##### RECORDS SHOWN

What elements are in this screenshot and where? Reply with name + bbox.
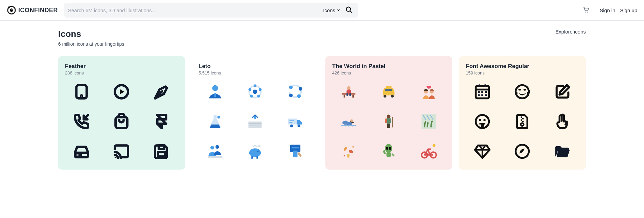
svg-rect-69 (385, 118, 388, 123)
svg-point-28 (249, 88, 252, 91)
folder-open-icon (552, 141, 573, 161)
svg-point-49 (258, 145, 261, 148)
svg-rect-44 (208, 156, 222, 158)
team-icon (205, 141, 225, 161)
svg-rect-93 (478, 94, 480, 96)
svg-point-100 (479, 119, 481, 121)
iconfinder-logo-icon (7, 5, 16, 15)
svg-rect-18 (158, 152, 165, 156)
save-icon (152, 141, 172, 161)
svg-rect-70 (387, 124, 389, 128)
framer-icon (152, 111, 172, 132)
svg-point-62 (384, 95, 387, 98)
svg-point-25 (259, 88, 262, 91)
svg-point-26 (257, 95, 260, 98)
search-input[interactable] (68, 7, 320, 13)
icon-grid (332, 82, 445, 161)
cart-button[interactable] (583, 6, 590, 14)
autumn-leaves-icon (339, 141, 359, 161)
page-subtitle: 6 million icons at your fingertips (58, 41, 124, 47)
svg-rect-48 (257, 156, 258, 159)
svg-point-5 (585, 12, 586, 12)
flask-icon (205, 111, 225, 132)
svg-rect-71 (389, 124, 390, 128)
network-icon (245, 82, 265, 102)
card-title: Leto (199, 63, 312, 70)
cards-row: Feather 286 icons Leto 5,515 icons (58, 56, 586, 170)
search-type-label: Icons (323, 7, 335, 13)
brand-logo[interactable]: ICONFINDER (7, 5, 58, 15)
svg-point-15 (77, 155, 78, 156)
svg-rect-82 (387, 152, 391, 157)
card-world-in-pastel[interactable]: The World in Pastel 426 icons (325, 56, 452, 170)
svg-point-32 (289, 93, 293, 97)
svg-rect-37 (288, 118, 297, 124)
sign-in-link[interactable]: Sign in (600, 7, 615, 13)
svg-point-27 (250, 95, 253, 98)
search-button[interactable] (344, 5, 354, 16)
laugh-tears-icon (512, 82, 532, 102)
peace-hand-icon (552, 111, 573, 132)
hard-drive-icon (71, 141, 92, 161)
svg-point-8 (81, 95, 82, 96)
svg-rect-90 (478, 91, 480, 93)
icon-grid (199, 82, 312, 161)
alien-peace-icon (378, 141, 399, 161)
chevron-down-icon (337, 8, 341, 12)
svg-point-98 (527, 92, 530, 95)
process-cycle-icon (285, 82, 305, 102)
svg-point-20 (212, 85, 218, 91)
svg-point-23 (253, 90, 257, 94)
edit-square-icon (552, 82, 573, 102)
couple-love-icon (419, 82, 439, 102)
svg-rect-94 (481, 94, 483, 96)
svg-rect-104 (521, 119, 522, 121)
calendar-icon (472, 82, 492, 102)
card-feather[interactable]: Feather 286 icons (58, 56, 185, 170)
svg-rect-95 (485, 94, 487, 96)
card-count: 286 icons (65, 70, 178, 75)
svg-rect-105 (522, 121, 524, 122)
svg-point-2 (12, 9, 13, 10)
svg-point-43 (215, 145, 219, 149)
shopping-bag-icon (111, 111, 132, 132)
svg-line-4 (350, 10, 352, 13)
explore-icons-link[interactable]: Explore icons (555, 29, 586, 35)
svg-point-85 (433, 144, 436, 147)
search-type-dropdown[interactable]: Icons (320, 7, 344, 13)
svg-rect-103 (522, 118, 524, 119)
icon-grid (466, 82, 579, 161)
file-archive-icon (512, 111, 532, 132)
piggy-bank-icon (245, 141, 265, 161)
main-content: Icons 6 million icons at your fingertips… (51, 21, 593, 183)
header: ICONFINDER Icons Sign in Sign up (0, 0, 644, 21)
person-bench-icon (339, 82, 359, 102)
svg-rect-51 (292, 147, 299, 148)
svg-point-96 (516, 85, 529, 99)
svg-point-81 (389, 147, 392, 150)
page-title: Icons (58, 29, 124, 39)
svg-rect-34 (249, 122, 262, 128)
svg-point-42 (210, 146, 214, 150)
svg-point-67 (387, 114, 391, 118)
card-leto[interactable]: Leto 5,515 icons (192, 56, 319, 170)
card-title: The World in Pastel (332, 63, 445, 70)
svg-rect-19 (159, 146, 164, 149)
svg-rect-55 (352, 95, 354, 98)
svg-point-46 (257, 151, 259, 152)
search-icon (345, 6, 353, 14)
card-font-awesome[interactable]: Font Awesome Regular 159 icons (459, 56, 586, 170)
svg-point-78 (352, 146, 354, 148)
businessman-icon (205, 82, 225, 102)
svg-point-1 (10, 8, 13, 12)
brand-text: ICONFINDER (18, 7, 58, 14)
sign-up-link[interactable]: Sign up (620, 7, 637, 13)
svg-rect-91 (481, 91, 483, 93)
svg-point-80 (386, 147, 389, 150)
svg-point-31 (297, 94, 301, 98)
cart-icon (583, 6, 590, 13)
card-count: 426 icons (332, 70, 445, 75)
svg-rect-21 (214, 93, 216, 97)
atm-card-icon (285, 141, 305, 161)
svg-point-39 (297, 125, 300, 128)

##########
##### RECORDS SHOWN

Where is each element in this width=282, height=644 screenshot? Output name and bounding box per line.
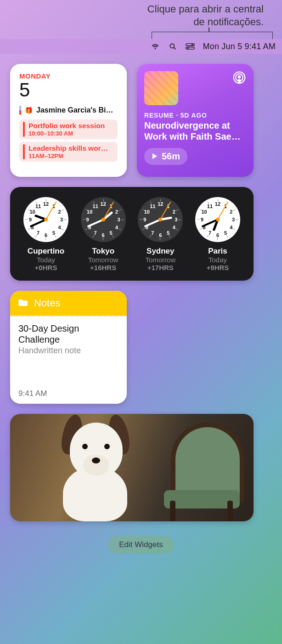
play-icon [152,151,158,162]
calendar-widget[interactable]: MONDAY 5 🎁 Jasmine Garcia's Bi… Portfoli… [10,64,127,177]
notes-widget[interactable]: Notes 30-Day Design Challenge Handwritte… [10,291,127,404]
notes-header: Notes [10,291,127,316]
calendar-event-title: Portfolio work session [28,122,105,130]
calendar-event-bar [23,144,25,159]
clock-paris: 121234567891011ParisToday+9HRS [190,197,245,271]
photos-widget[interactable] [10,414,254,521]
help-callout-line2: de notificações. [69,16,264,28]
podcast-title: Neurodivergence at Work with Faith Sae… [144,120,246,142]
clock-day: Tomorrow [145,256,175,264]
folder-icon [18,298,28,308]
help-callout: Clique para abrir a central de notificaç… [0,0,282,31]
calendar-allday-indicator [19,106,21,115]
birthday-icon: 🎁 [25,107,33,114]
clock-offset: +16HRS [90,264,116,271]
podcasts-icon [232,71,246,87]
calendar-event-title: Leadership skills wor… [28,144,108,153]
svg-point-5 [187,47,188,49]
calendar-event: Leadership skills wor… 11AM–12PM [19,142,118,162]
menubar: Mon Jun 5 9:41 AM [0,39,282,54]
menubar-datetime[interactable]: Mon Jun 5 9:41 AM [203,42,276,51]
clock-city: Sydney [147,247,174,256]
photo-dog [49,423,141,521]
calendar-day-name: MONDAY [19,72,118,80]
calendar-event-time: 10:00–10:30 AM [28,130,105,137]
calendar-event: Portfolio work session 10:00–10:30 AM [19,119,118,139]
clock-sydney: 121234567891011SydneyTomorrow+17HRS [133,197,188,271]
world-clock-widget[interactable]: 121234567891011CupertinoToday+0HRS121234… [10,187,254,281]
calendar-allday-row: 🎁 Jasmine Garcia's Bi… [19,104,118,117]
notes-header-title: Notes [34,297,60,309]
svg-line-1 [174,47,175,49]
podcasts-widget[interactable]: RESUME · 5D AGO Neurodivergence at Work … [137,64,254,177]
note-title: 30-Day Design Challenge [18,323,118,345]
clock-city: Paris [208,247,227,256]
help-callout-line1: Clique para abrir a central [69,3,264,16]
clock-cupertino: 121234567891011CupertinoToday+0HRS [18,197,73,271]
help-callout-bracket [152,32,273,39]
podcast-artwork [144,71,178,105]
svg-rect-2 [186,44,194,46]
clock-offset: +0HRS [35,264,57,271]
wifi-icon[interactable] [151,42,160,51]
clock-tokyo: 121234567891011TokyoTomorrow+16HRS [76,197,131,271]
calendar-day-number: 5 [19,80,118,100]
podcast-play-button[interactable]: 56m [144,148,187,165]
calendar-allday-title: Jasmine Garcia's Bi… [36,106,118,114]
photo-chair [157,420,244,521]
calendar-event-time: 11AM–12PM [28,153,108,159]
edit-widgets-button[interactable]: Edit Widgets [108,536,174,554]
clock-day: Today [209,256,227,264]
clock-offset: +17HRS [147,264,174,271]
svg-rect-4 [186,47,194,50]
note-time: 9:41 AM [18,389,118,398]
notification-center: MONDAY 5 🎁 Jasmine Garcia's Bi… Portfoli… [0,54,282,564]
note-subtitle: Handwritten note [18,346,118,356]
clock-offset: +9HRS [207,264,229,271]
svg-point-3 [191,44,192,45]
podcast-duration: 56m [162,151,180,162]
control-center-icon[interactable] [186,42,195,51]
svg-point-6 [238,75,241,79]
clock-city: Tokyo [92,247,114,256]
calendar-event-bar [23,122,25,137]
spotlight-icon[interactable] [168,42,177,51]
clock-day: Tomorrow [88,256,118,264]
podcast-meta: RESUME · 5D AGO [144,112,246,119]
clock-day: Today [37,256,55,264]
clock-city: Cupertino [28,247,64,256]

##########
##### RECORDS SHOWN

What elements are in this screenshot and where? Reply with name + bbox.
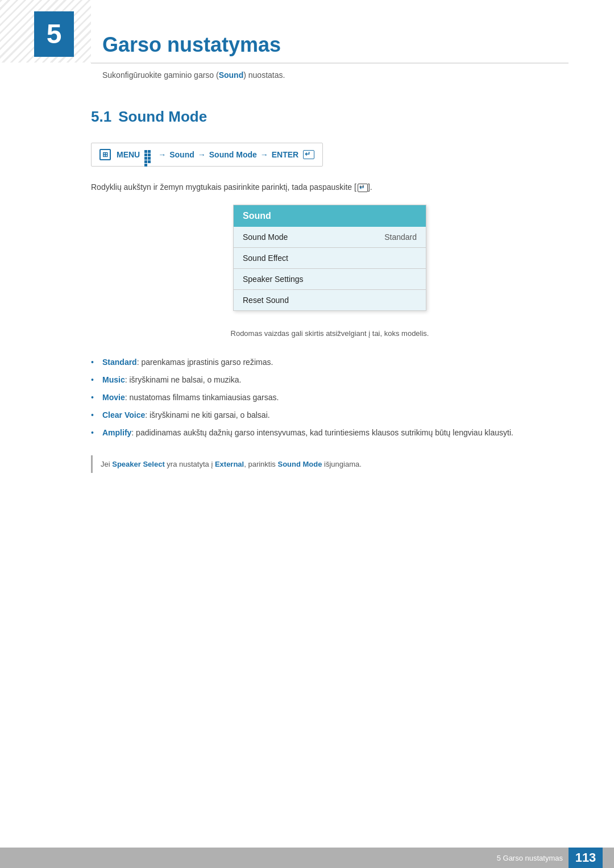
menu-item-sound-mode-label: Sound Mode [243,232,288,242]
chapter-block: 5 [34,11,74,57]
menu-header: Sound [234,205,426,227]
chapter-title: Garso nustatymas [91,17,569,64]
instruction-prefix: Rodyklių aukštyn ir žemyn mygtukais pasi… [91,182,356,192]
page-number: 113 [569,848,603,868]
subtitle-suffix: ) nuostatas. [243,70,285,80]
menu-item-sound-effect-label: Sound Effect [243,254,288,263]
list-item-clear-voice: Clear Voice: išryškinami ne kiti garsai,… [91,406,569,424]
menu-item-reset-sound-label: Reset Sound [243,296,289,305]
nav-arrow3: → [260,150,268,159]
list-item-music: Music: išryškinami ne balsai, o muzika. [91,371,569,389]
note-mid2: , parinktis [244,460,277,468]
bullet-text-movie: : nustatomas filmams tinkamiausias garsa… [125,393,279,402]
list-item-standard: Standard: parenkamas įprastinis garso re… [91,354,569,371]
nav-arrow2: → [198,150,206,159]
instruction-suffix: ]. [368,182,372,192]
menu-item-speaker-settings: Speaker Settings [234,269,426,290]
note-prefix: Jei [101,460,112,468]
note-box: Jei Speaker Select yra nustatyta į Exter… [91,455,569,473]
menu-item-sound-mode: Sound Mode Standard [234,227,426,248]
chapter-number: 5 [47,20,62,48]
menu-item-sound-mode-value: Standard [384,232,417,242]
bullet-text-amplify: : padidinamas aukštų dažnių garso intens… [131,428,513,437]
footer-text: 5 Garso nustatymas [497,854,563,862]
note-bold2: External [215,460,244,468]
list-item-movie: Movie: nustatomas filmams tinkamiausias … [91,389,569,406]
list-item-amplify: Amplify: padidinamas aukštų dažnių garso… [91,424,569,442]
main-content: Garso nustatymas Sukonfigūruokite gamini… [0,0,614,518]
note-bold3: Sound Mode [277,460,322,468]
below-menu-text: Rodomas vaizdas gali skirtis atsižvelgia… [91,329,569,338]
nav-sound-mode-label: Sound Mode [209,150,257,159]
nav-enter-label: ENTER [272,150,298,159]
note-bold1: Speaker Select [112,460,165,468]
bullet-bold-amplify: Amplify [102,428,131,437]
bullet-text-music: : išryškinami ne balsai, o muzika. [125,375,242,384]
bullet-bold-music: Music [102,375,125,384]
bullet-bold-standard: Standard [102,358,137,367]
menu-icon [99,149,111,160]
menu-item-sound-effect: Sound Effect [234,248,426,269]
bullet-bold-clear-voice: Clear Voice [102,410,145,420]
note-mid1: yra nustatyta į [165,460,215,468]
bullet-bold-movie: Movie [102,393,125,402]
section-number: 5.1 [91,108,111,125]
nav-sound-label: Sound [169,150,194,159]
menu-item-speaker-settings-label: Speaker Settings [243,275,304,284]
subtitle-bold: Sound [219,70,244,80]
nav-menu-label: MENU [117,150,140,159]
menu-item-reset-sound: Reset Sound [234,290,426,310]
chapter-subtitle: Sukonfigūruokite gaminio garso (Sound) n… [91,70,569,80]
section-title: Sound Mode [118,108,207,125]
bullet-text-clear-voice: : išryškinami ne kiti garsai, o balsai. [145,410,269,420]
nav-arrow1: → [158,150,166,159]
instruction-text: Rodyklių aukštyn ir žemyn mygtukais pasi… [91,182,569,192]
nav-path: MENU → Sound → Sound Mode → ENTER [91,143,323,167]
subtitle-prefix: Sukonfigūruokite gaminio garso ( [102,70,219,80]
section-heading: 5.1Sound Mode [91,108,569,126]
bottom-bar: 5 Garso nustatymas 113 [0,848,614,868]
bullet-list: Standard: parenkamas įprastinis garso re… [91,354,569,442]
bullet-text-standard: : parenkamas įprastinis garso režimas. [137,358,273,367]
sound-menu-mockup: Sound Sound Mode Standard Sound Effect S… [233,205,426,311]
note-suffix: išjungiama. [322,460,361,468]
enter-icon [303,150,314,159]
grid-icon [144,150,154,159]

##########

Which lines of the data hold the string "button"? Return each of them.

REPLY —
cart-button[interactable] (583, 6, 590, 14)
search-button[interactable] (344, 5, 354, 16)
podcast-play-button[interactable]: 56m [144,148,187,165]
edit-widgets-button[interactable]: Edit Widgets [108,536,174,554]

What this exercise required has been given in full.